#### [Your assignment]
Would you copy out only the lines from the one with "Answer in <instances>...</instances>." to the end of the records, exactly as they stand?

----

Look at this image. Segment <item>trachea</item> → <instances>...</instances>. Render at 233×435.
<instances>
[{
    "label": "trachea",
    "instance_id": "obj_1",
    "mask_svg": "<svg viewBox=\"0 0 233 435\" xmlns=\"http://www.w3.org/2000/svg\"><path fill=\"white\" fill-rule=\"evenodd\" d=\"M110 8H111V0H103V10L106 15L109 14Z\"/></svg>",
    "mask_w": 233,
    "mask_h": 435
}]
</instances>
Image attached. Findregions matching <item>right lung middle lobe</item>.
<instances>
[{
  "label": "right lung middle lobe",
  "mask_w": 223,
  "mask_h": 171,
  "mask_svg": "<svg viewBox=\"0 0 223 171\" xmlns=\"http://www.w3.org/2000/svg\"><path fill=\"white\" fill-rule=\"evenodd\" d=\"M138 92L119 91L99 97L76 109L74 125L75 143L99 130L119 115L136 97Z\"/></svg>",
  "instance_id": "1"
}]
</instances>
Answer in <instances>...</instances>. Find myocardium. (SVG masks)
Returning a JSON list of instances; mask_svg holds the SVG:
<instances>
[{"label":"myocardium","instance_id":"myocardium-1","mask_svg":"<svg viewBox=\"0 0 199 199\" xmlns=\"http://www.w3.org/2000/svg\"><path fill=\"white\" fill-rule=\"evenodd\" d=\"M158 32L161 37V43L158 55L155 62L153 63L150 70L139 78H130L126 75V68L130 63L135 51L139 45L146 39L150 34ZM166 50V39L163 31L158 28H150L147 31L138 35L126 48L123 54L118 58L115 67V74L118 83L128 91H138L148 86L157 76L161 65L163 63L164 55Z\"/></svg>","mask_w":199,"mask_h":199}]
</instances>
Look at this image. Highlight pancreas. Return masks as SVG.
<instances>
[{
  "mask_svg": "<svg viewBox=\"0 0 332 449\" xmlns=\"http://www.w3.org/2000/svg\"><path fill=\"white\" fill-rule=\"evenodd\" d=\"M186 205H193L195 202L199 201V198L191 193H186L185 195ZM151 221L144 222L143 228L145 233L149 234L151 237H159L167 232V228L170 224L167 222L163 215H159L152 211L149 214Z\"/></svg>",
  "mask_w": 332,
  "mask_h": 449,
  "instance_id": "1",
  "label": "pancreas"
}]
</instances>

----

#### [Written reply]
Answer in <instances>...</instances>. Find myocardium. (SVG masks)
Returning a JSON list of instances; mask_svg holds the SVG:
<instances>
[{"label":"myocardium","instance_id":"myocardium-1","mask_svg":"<svg viewBox=\"0 0 199 199\" xmlns=\"http://www.w3.org/2000/svg\"><path fill=\"white\" fill-rule=\"evenodd\" d=\"M158 32L161 37V43L158 55L155 62L153 63L150 70L139 78H130L126 75V68L130 63L135 51L139 45L146 39L150 34ZM166 50V39L163 31L158 28H150L147 31L138 35L126 48L123 54L118 58L115 67V74L118 83L128 91H138L148 86L157 76L161 65L163 63L164 55Z\"/></svg>","mask_w":199,"mask_h":199}]
</instances>
Look at this image. Highlight pancreas. Return masks as SVG.
<instances>
[{
  "mask_svg": "<svg viewBox=\"0 0 332 449\" xmlns=\"http://www.w3.org/2000/svg\"><path fill=\"white\" fill-rule=\"evenodd\" d=\"M186 205H193L195 202L199 201V198L191 193H186L185 195ZM151 221L144 222L143 228L145 233L149 234L151 237H159L167 232V228L170 224L167 222L163 215H159L152 211L149 214Z\"/></svg>",
  "mask_w": 332,
  "mask_h": 449,
  "instance_id": "1",
  "label": "pancreas"
}]
</instances>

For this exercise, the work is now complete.